Bizans’a yardım getiren dört yardım filosu, Çanakkale Boğazı’ndan Marmara’ya geçti. Marmara Denizi’nde Osmanlı donanmasıyla yaptığı mücadeleyi kazanıp Haliç’e girmeyi başardı. Şehre yapılan hücumların başarısızlığından sonra yardım getiren gemilerin de Osmanlı donanmasını yarıp geçmesi üzerine II. Mehmed, devlet adamları ve komutanlarla toplantı yaptı.
Padişah II.Mehmet, İstanbul surlarının en zayıf olduğu bölgenin Haliç kıyıları olduğunu biliyordu. Dahice yaptığı bir harp planı ile gemilerini karadan Haliç’e
geçirmeye karar verdi.
Bugünkü Dolmabahçe’den Kasımpaşa’ya uzanan güzergaha yağlı kalaslar döşendi ve bir gecede 72 gemi silindirler üstünde 22 Nisan sabahında Haliç’e indirildi.

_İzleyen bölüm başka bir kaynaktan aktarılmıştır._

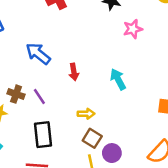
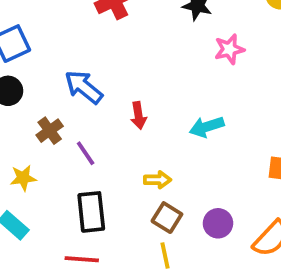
cyan arrow: (118, 79) -> (207, 127), turned -80
brown cross: (16, 94) -> (50, 131), moved, turned 35
purple circle: (112, 153) -> (218, 223), moved

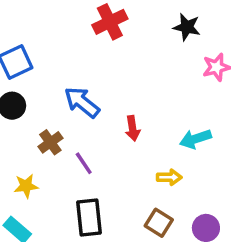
yellow arrow: (157, 180) -> (169, 177), moved

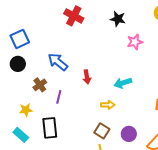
red cross: (110, 22) -> (74, 16), turned -36
purple line: (84, 163) -> (59, 97), turned 48
black rectangle: (89, 217) -> (50, 128), moved

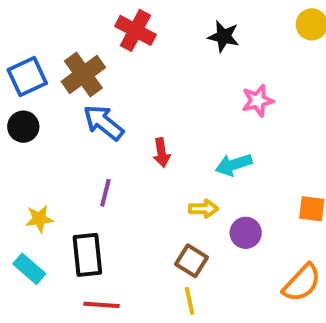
pink star: (135, 42) -> (258, 101), moved
brown cross: (40, 85) -> (83, 75), moved, size x1.5
purple circle: (129, 134) -> (246, 233), moved

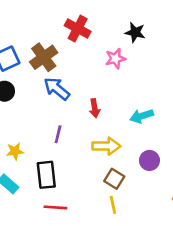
pink star: (258, 101) -> (116, 59), moved
yellow arrow: (204, 209) -> (106, 146), moved, size x1.5

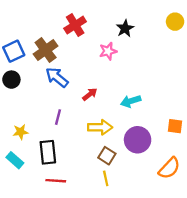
red cross: (78, 29) -> (75, 25), turned 30
black star: (135, 32) -> (125, 28), turned 30
red arrow: (95, 108) -> (90, 94), turned -119
purple circle: (149, 160) -> (138, 140), size x1.5

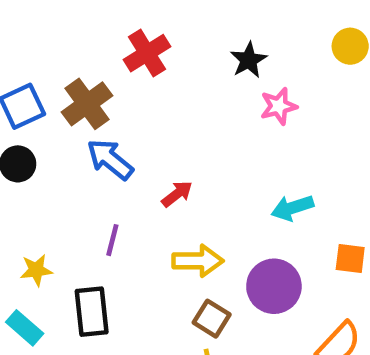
pink star: (108, 51) -> (279, 106), moved
cyan arrow: (131, 101) -> (292, 208), moved

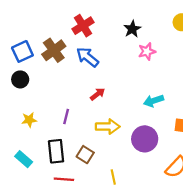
blue arrow: (110, 159) -> (87, 57), moved
yellow star: (36, 270) -> (29, 120), moved
brown square: (212, 319) -> (85, 155), moved

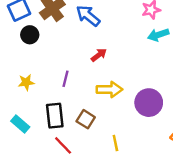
black circle: (20, 79) -> (30, 35), moved
cyan arrow: (154, 101) -> (158, 35), moved
red line: (64, 179) -> (63, 145), turned 42

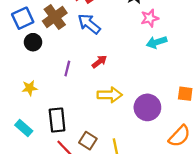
purple line: (65, 79) -> (67, 68), moved
brown square: (86, 119) -> (88, 141), moved

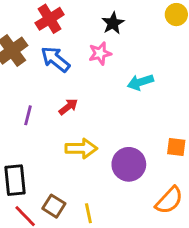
pink star: (150, 18) -> (100, 53), moved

Ertesi gün burunlarının dibinde Türk donanmasını gören Bizanslılar büyük bir şaşkınlık yaşadılar. Bu olayla Haliç’in kontrolü Osmanlıların eline geçti.
Karadan ve denizden yapılan şiddetli saldırılar sonunda Ulubatlı Hasan adlı bir yeniçeri otuz arkadaşıyla kaleye tırmandı. Ok yağmuruna maruz kalmasına rağmen,
azim ve kararlığından hiç bir şey kaybetmeden, bayrağı burçlara diktikten sonra şehitlik mertebesine ulaştı.
Fatih, sancağı burçlarda görünce sevinerek atından atladı ellerini açarak; ’Aciz, fakir kulun Mehmet’e bu günleri gösterdiğin için sana şükürler olsun Rabbim!’ dedi.
İstanbul fethedildiği gün takvimler 29 Mayıs 1453’ü gösteriyordu.
Fatih, İstanbul’a girerken, yer yer Bizans halkı, öndeki "Akşemsettin"i padişah zannetti, Akşemsettin "hükümdar arkada" işaretini yapınca, Fatih’teki edep, terbiye ve inceliğe bakın ki, şöyle karşılık vermiştir:
"- Evet, hükümdar benim, lakin o da benim Hocam’dır!"
II. Mehmet, bir tören alayının başında şehre girmiş. İlk iş olarak Ayasofya’ya giderek burayı camiye dönüştürmüştür.
Fetihten sonra Sultan II. Mehmed, ülke alan, ülke açan anlamına gelen ’Fatih’ unvanını almış; ’Fatih Sultan Mehmed’ olarak anılır olmuştur.
İstanbul’un fethi Türk ve dünya tarihi bakımından önemli sonuçlar doğurmuştur.
Türk tarihi açısından Sonuçları:
Osmanlı Devleti’nin Yükselme Dönemi’nin başlangıcı oldu.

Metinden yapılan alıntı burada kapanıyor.